Sunday, March 25, 2012

Of food poisoning, electrcitiy and bribery.

Last week, I had the disputable pleasure of trekking to Lagos for business and everything was going swimmingly until I ventured to the buffet bar at the Protea Hotel for lunch.  One, quite wrongly and naively, assumed that a budding 5* hotel would know a thing or two about food hygiene.  Well, one would be sorely mistaken.

I had been back at my desk a mere 2 hours and it started: cramps, vomiting and more from the other end.  I was struck down and honestly, if that is food poisoning, then every dose I've had hitherto, was a pale imitation.  I even had to ask the driver to stop on the back streets after work to throw up behind a lamppost.  Thank God it was dark and no-one paid any attention to the stupid white man wrenching his guts to rid him of the bloody bug.  Shame on you Protea.

Anyway, then I had the delight of the journey home to Nairobi the next morning.  But as soon as I boarded, I headed to my seat and made positive eye contact and small talk with Charles a rather handsome Kenya Airways steward.  He looked after me all the way home.  He brought me extra bread, recommended soda water to calm my stomach and even offered me antacid tablets.  He was of Singapore Airlines standard - with no doubt.  He helped make my journey home bearable.  Well done KQ.

*     *     *

Well, I think I just complimented the airline too quickly - I've just tried to do an online compliment for Charles - and Kenya Airways doesn't have a "compliment" form only a "complaint" one - that is quite telling I suppose - and when I try to use that instead for my compliment, the page doesn't recognise my Kenya mobile number.  Sigh - I give up.  Charles will have to read my blog to get his now rather tardy compliment.

And while I'm ranting about Kenya Airways, in Lagos the rather nonchalant counter lady put a priority sticker on my luggage - since I'm silver with SkyTeam - "thank you", I thought.  But I was to be disappointed again.  Just look at the picture here of my suitcase, slapped with an insulting "Last Bag" sticker.  I think I need to go back to KQ's complaint form and scream at someone.
So much for priority baggage

Before I left Lagos, I had received a text from my help advising me that KPLC *(the local power company) had cut me off.  I had been using the previous tenants name and paying religiously - but she decided to close the account and KPLC duly cut me off.  We did our best, Ipsos and I, to get power back on for my impending arrival in Kenya - but without luck.

So I arrived home, knackered from the flight and drained from the food poisoning to a dark apartment.  I promptly lit some candles and rummaged around for my torch.  Then I realised, I would have no hot water to shower with in the morning.  Disaster...!  I went to sleep, disgruntled but knowing that I was home.
Ducking and diving

Next morning, I sprang out of bed having forgotten about having no hot water and then slumped back in again when I remembered.  So I dragged myself to the kitchen and started boiling water on the stove.  Then I did a good old mixing to and fro between a couple of buckets to get the temperature down and off I went to the shower.  It wasn't half bad, but I was squatting like a Niger-delta pygmy throwing water over my back with a measuring jug.  I even put a rubber duck in to keep me company.     

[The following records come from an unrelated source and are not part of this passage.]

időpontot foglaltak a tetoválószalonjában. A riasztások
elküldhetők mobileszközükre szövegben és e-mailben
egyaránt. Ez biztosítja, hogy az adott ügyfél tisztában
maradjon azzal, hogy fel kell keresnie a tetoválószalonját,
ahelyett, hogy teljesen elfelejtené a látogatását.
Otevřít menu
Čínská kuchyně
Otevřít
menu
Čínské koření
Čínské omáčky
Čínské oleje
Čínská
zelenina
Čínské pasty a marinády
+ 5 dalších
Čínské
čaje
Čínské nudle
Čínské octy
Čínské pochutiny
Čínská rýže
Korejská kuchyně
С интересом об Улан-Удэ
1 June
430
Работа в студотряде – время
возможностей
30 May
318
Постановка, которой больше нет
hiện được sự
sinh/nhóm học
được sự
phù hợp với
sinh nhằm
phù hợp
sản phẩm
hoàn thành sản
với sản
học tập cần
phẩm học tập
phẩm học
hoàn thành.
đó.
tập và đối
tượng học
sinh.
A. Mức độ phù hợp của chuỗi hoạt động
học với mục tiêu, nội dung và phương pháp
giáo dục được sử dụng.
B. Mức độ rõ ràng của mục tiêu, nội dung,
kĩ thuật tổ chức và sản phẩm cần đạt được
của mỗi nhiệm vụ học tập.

So as you read this, or switch off the TV later or put your night light on to read your current novel, remember how lucky you are not to in Lagos with food poisoning or rummaging around for matches to light a candle.

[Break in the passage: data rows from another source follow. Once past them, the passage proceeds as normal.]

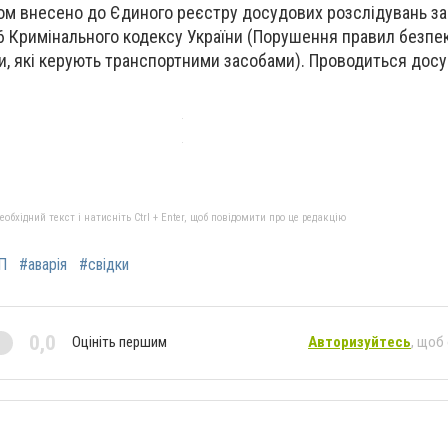
ом внесено до Єдиного реєстру досудових розслідувань за
286 Кримінального кодексу України (Порушення правил безпе
и, які керують транспортними засобами). Проводиться дос
бхідний текст і натисніть Ctrl + Enter, щоб повідомити про це редакцію
П
#аварія
#свідки
0,0
Оцініть першим
Авторизуйтесь
, щоб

And what of bribery?  Well you see, for me to have an electricity account in my own name, I need a PIN (which also allows me to pay taxes in Kenya).  And I can't get a PIN until I get my Alien Certificate and I have been waiting for the said certificate since August last year.  Each time I trundle down to Nyayo House, where they process applications, there is a new story as to why my card is not ready or missing.  They are waiting for a back-hander and suddenly, I'm sure my certificate will be found.  I'm not paying.

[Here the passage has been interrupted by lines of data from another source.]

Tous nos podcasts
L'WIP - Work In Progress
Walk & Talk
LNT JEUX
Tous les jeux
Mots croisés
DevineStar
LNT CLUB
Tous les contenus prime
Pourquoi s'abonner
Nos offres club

It's my own little stand on the matter, and if I have to suffer a blackout or two, then so be it.

Saturday, March 3, 2012

Giving things up and sarcastic comments

Recently, I posted on Facebook a lengthy list of abstentions I was embarking on for Lent - I must confess I did miss the start of it and had to be reminded by Baxter (my indomitable better half).  Don't think I can blame being in Kenya either; it being such a religious country; it just slipped under the radar.

So better late than never is a good axiom in which to take refuge on this occasion.

Every year I give up several things for Lent - it's a healthy self-sacrifice that really does help one appreciate what one has.  If I were to give up chocolate, for example, there wouldn't be much of an effort on my part as I don't really eat the stuff - but usually I try to stop things that really  matter.  One year I gave up all alcohol and suffered immensely.  Since then I've limited by penitence to subsets of alcohol and allowed myself an indulgence or three during the lenten period.

So this year, although tardy, I decided to give up the rather mixed bag of red meat, poultry, whisky, I-Tunes purchases, caffeine in tea & coffee and Facebook posts.  Naively, I posted such on FB itself and wasn't quite prepared for the barrage of counter posts on the subject.  Not being able to reply of course, I was a little constrained and mute.

So I resort to my blog.

A few points I would like to clarify - in a non-threatening, tongue-in-cheek, on-hobby-horse kind of way.

Firstly, sacrificing something for Lent, is not for God per se and indeed not for anyone else really.  It's a symbolic act of solidarity with Christ's suffering and a test for oneself to see if we come even remotely close to what He endured while in the desert before returning to Jerusalem to be ultimately crucified.

Secondly, various people commented on the items that were missing - other concoctions and alcoholic beverages - well as I said above, a complete denial of all things potato, juniper, hop & grape-induced will never happen again.  You try giving them ALL up - and I shall applaud you.

Thirdly, to Jesus giving up Facebook - I think if He were exposed to it, he'd be as addicted as the rest of us and we'd be "liking" his miracles and sermons with gay abandon.

Lastly, some were emboldened and even relieved at my "posting-silence".  Well, if you're reading this, you'll see my venting just took another avenue.  Where there's a will ....

And talking of will - I'm sure I will get through Lent as I've done most years and be be thankful, proud, humbled and grateful for it.

Go on, even if you're not religious, give something up for a while - it feels, tastes, looks, satisfies so much better when you eventually go back to it.